Ikebana is an ancient Japanese art which involves arranging flowers, conforming to very strict principles designed to create harmony, balance, and a beautiful form. Formal training in Ikebana is carried out at several schools around the nation of Japan, and overseas students may choose to study with masters of the art. An Ikebana arrangement is distinctive and sometimes quite beautiful, and it certainly cannot be confused with Western flower arrangements, which follow very different governing principles.
The very earliest origins of the tradition actually appear to have begun in China, where Buddhist monks offered flowers to the Buddha. In the sixth century, Buddhists brought the art to Japan, along with a greater knowledge of Buddhism. However, Ikebana as we know it began in Japan. Practitioners refined the art, creating several major schools including Rikka and Shoka. Practice of Ikebana is a spiritual and aesthetic art, and it is counted in the skills of many accomplished Japanese men and women; many Japanese women pursue the study of Ikebana an explore the addition of more unusual and avant-garde elements like metal and plaster.

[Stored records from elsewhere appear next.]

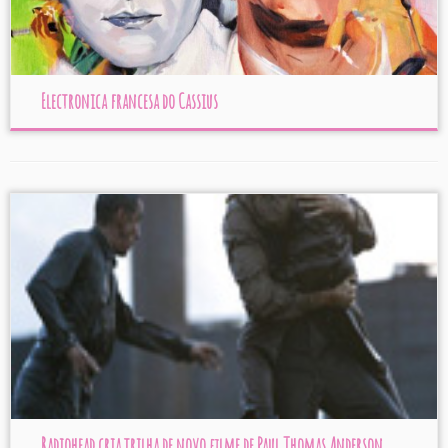
Electronica francesa do Cassius
Radiohead cria trilha de novo filme de Paul Thomas Anderson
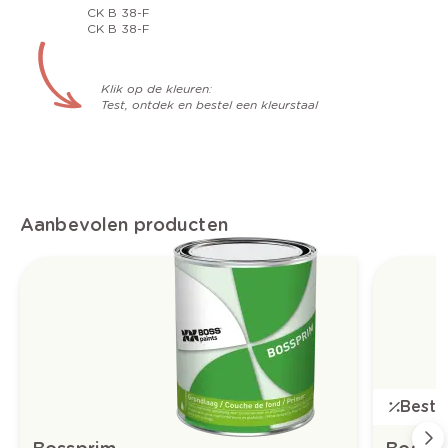
CK B 38-F
CK B 38-F
Klik op de kleuren:
Test, ontdek en bestel een kleurstaal
Aanbevolen producten
Bestse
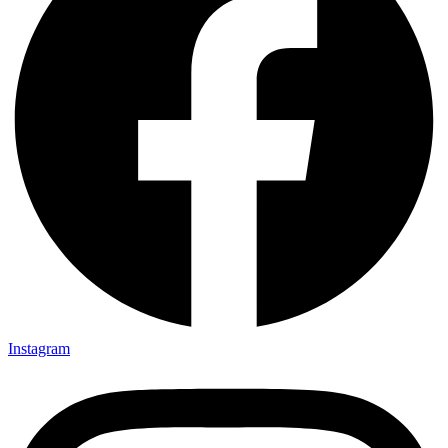
Instagram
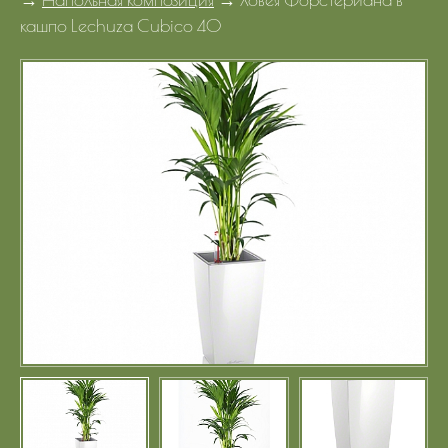
Портфолио
кашпо Lechuza Cubico 40
Цены
Контакты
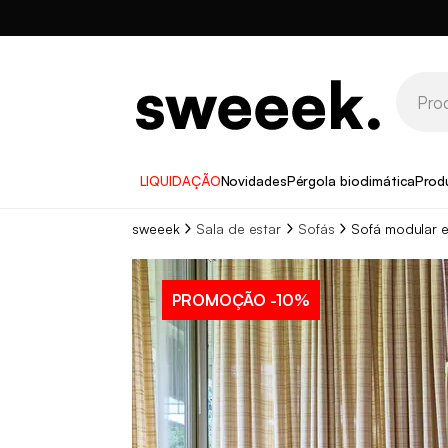
LIQUIDAÇÃO
Novidades
Pérgola bioclimática
Prod
sweeek
Sala de estar
Sofás
Sofá modular 
PROMOÇÃO
-10%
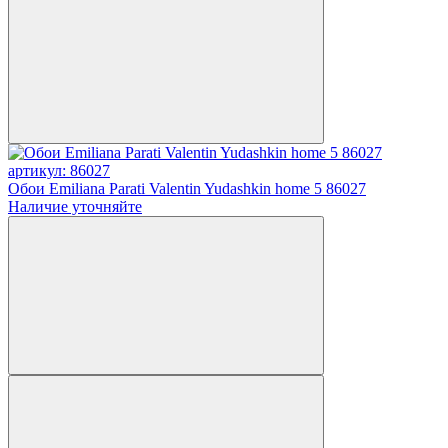
артикул: 86027
Обои Emiliana Parati Valentin Yudashkin home 5 86027
Наличие уточняйте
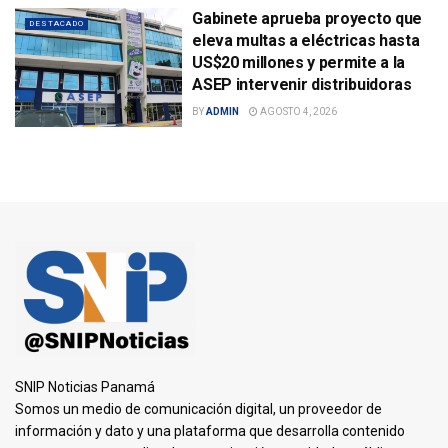
Gabinete aprueba proyecto que
DESTACADO
eleva multas a eléctricas hasta
US$20 millones y permite a la
ASEP intervenir distribuidoras
BY
ADMIN
AGOSTO 4, 2026
SNIP Noticias Panamá
Somos un medio de comunicación digital, un proveedor de
información y dato y una plataforma que desarrolla contenido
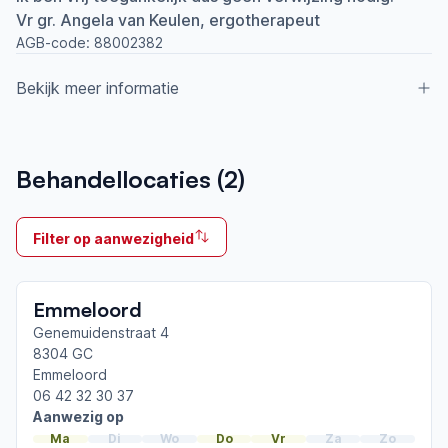
Vr gr. Angela van Keulen, ergotherapeut
AGB-code:
88002382
Bekijk meer informatie
Aangesloten bij ParkinsonNet sinds
Behandellocaties (
2
)
2019
Ik behandel
Filter op aanwezigheid
Op locatie & Thuis
Neemt deel aan bijeenkomsten in het regionale
Emmeloord
netwerk
Noordoostpolder
Genemuidenstraat 4
8304 GC
Emmeloord
Afgeronde ParkinsonNet-scholingen
06 42 32 30 37
ParkinsonNet congres 2025
Aanwezig op
ParkinsonNet congres 2023
Ma
Di
Wo
Do
Vr
Za
Zo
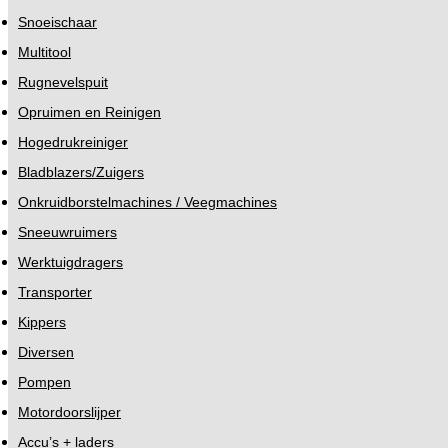
Snoeischaar
Multitool
Rugnevelspuit
Opruimen en Reinigen
Hogedrukreiniger
Bladblazers/Zuigers
Onkruidborstelmachines / Veegmachines
Sneeuwruimers
Werktuigdragers
Transporter
Kippers
Diversen
Pompen
Motordoorslijper
Accu’s + laders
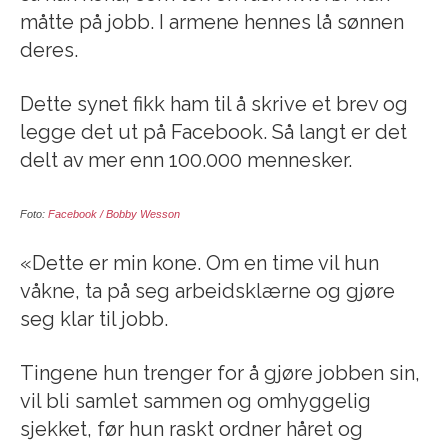
måtte på jobb. I armene hennes lå sønnen
deres.
Dette synet fikk ham til å skrive et brev og
legge det ut på Facebook. Så langt er det
delt av mer enn 100.000 mennesker.
Foto:
Facebook / Bobby Wesson
«Dette er min kone. Om en time vil hun
våkne, ta på seg arbeidsklærne og gjøre
seg klar til jobb.
Tingene hun trenger for å gjøre jobben sin,
vil bli samlet sammen og omhyggelig
sjekket, før hun raskt ordner håret og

Many women study Ikebana as part of a general course of self improvement and refinement, while both men and women may follow it as a spiritual pursuit. Ikebana incorporates many principles of Japanese life, including a high value for simple, highly symbolic aesthetics. Directions for Ikebana are very precise, dictating which flowers and plant materials can be used, and when, and how they should be best arranged. The style of vase used is also very important, as are the general aesthetics of the room where the arrangement will be displayed.
To the Western eye, an Ikebana arrangement may seem very spare and plain. However, these arrangements encompass spiritual and aesthetic values which have been refined over centuries. Each branch, flower, twig, and leaf is carefully placed, with the practitioner thinking about how it will look in the overall arrangement as well as considering its individual symbolism. Color and form are very important considerations, with many flower arrangers going through large amounts of plant material in their search for the perfect composition.
Ikebana is also a very important part of the tea ceremony, and many formal Japanese homes include an Ikebana arrangement, along with seasonally appropriate scrolls and decorations. Highly refined practitioners may have devoted their lives to the study of Ikebana for several generations, with several modern schools incorporating free-form aesthetics and other break-away aspects of this very traditional and formal field of study.